By Kevin Bommer, CML executive director

Toward the end of the 2021 legislative session, Gov. Jared Polis and legislative leaders worked out an agreement to immediately appropriate $2 billion of the $3.8 billion the state received from the American Rescue Plan Act (ARPA). The remaining balance will be appropriated in 2022, and legislation directed a handful of interim task forces to work on proposals to allocate most of the rest.

CML has expressed gratitude on behalf of members for several aspects of the initial allocation, particularly housing. The funded programs will allow municipalities to apply directly for funds that will address significant issues across the state. 

However, one section of the planned 2022 allocation for "economic recovery and relief" was not assigned to any interim committees through legislation, but at a meeting with local officials in May it was announced that $717 million would be set aside for a similar interim process. In a document released as part of that meeting, the administration stated the money would be for "the ongoing needs of economic recovery" and rebuilding "Colorado’s economy to ensure we are the best economy in the country." In the listening tour that preceded the announcement, goals identified by participants included infrastructure that would "help regain full employment and provide additional gap relief efforts and fund unmet needs, especially for communities disproportionately impacted by the pandemic."

CML called on the governor and legislative leaders early on to commit state ARPA funding to infrastructure and was prepared to push for this in the interim process. In particular, the League has advocated for a significant infusion into the Small Communities Water and Wastewater Grant Funds that are specifically for disadvantaged communities under 5,000 population facing crippling costs for upgrading infrastructure. The state provides no continuous appropriations for the funds.

CML also called for the restoration of up to $400 million in the Energy Impact Assistance Fund in the Department of Local Affairs (DOLA). From 2008-2013, the state siphoned off local grant dollars to backfill the state budget, and in 2015 to backfill the state’s TABOR refund obligation. Those funds have never been returned and would otherwise have been responsible for up to $1 billion in infrastructure and jobs, generally in disadvantaged parts of the state.
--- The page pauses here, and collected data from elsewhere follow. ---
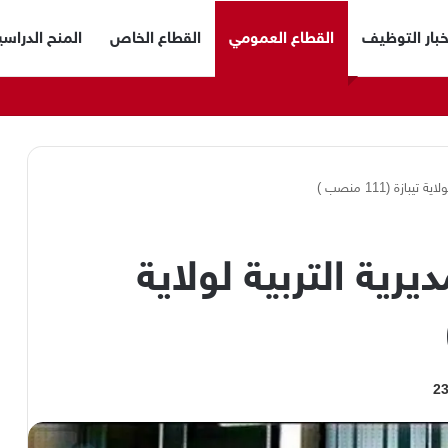
خبار التوظيف
القطاع العمومي
القطاع الخاص
المنح الدراسي
زة (111 منصب )
ية التربية لولاية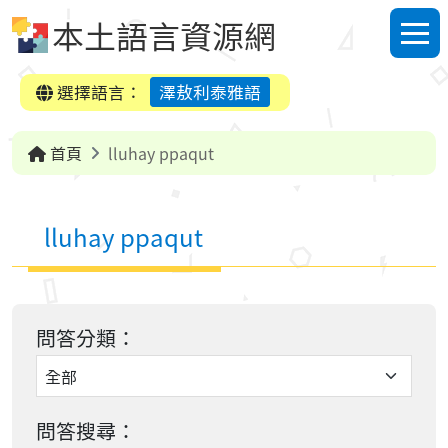
跳到中央內容區塊
本土語言資源網
選單
選擇語言：
澤敖利泰雅語
首頁
lluhay ppaqut
lluhay ppaqut
問答分類：
問答搜尋：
Last week, local governments were told that while there will be some sort of economic recovery and relief interim process, those appointed will not include any local government officials and the intention seems clear to only fund state priorities. Feedback from the meeting seems to indicate that infrastructure will not be a priority because there is an expectation of money coming from the Infrastructure Investment and Jobs Act (IIJA), which is now stalled in the U.S. House of Representatives as a result of a showdown with the Senate over a larger amount of funding through budget reconciliation. The future of both IIJA and the larger package remain uncertain.

Failing to support a direct and immediate infusion into programs that will boost economies and create jobs now is unfortunate, as CML believes it would clearly “help regain full employment and provide additional gap relief efforts and fund unmet needs” in parts of Colorado that needed assistance even before the pandemic. CML will continue to advocate for the state to direct funds to programs that will have a significant local impact consistent with Gov. Polis’s Building Back Stronger goals.